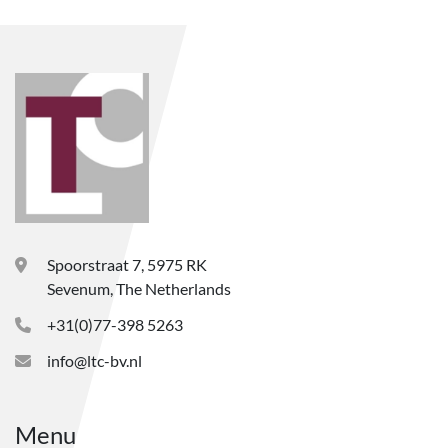
Spoorstraat 7, 5975 RK
Sevenum, The Netherlands
+31(0)77-398 5263
info@ltc-bv.nl
Menu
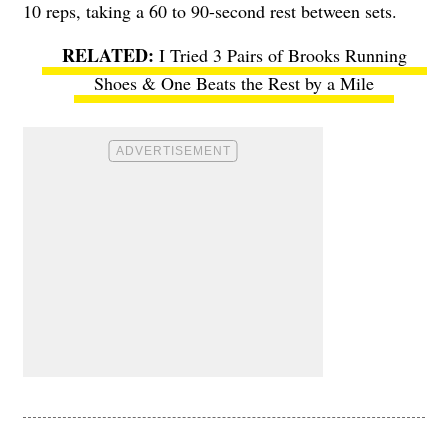
10 reps, taking a 60 to 90-second rest between sets.
I Tried 3 Pairs of Brooks Running
Shoes & One Beats the Rest by a Mile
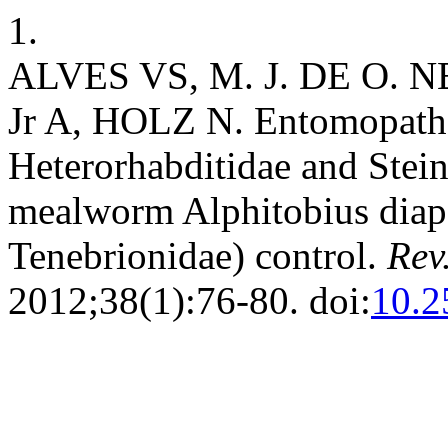
1.
ALVES VS, M. J. DE O. 
Jr A, HOLZ N. Entomopatho
Heterorhabditidae and Stein
mealworm Alphitobius diape
Tenebrionidae) control.
Rev
2012;38(1):76-80. doi:
10.2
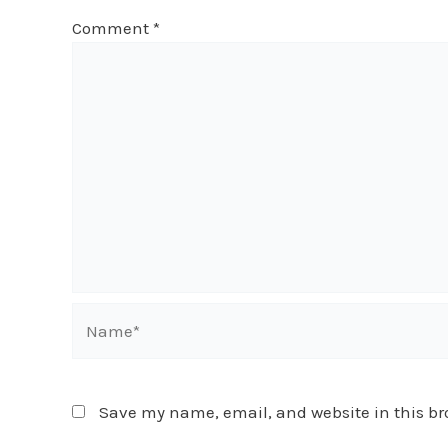
Comment
*
Name*
Save my name, email, and website in this br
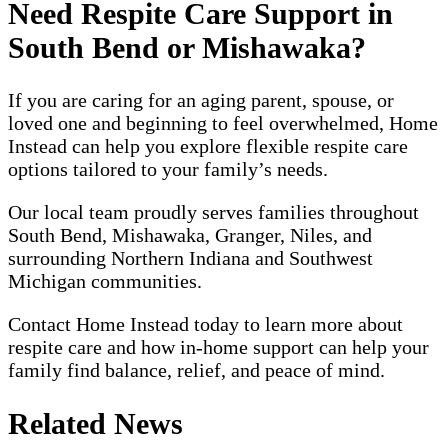
Need Respite Care Support in
South Bend or Mishawaka?
If you are caring for an aging parent, spouse, or
loved one and beginning to feel overwhelmed, Home
Instead can help you explore flexible respite care
options tailored to your family’s needs.
Our local team proudly serves families throughout
South Bend, Mishawaka, Granger, Niles, and
surrounding Northern Indiana and Southwest
Michigan communities.
Contact Home Instead today to learn more about
respite care and how in-home support can help your
family find balance, relief, and peace of mind.
Related News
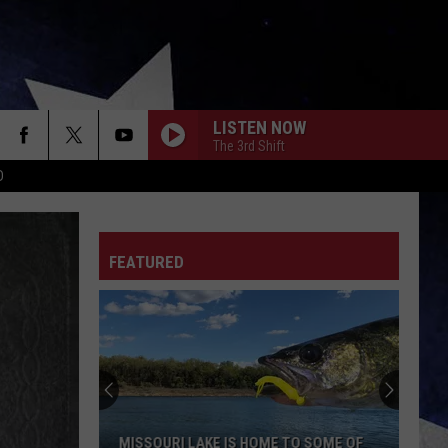
LISTEN NOW
The 3rd Shift
D
FEATURED
MISSOURI LAKE IS HOME TO SOME OF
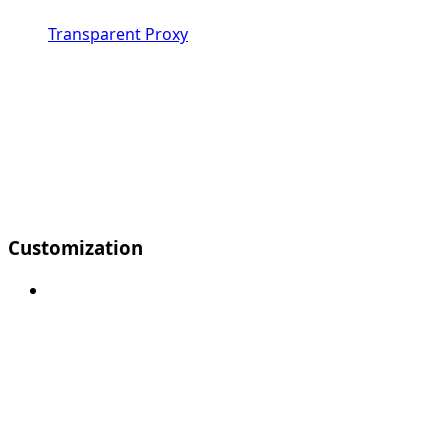
Transparent Proxy
Customization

• Aim of the exercise:
Take the records above from the line with "Need Respite Care Support in" down to their last line and please copy those lines exactly, without the pictures.

• Answer section:
Need Respite Care Support in
South Bend or Mishawaka?
If you are caring for an aging parent, spouse, or
loved one and beginning to feel overwhelmed, Home
Instead can help you explore flexible respite care
options tailored to your family’s needs.
Our local team proudly serves families throughout
South Bend, Mishawaka, Granger, Niles, and
surrounding Northern Indiana and Southwest
Michigan communities.
Contact Home Instead today to learn more about
respite care and how in-home support can help your
family find balance, relief, and peace of mind.
Related News
LISTEN NOW
The 3rd Shift
D
FEATURED
MISSOURI LAKE IS HOME TO SOME OF
Transparent Proxy
Customization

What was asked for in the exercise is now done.